For the records below, copy exactly the span that begins at the line containing "Espace membres" and stops after the line containing "terminology", minus any pictures.
(Extracted material begins)
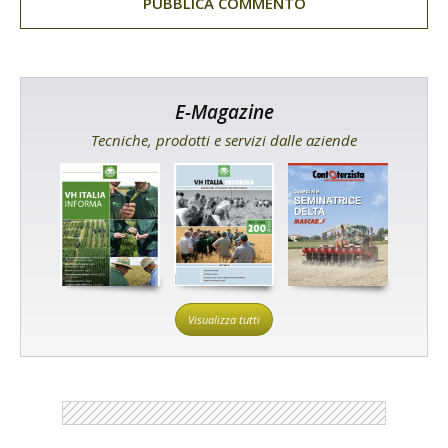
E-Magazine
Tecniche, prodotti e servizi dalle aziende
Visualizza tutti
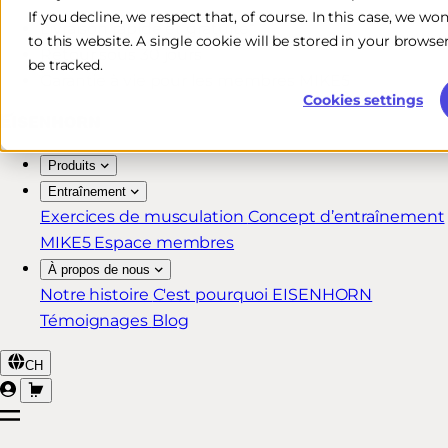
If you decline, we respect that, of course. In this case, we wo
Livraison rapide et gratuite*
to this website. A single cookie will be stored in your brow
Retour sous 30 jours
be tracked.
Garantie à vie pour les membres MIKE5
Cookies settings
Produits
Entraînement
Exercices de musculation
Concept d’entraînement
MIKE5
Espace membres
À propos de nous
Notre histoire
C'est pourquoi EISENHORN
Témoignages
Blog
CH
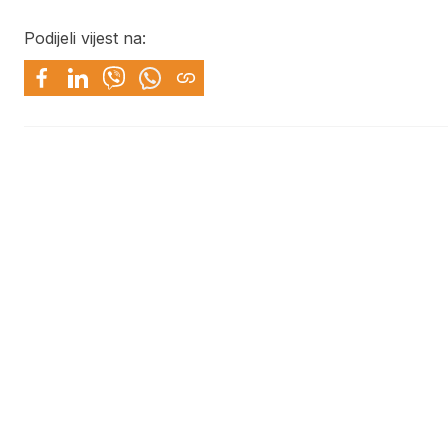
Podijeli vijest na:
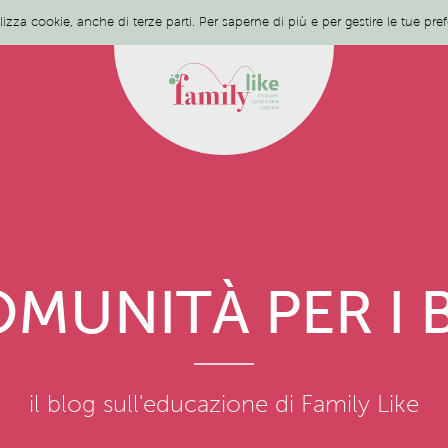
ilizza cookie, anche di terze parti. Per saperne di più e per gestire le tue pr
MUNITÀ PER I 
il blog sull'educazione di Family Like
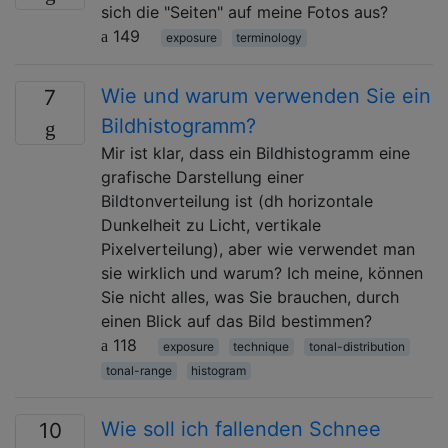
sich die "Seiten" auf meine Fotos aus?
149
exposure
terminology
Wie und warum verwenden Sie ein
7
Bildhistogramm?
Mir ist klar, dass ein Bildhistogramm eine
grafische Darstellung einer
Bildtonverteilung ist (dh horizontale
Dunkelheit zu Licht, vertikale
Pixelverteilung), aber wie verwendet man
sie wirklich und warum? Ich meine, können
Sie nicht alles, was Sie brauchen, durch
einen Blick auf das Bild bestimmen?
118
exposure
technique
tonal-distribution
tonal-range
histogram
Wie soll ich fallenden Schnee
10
(Extracted material ends)
(Extracted material begins)
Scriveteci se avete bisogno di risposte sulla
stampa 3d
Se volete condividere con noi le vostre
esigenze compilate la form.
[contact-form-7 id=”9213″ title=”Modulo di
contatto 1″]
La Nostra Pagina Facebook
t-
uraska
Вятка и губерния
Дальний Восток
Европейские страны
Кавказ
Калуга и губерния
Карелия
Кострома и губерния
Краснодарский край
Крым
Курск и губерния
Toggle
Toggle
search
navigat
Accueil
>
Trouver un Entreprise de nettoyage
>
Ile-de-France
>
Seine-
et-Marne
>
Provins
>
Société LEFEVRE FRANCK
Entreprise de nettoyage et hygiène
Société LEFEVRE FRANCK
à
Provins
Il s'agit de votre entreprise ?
(Extracted material ends)
Output of the exercise:
Espace membres
À propos de nous
Notre histoire
C'est pourquoi EISENHORN
Témoignages
Blog
CH
Podijeli vijest na:
ilizza cookie, anche di terze parti. Per saperne di più e per gestire le tue pr
MUNITÀ PER I 
il blog sull'educazione di Family Like
sich die "Seiten" auf meine Fotos aus?
149
exposure
terminology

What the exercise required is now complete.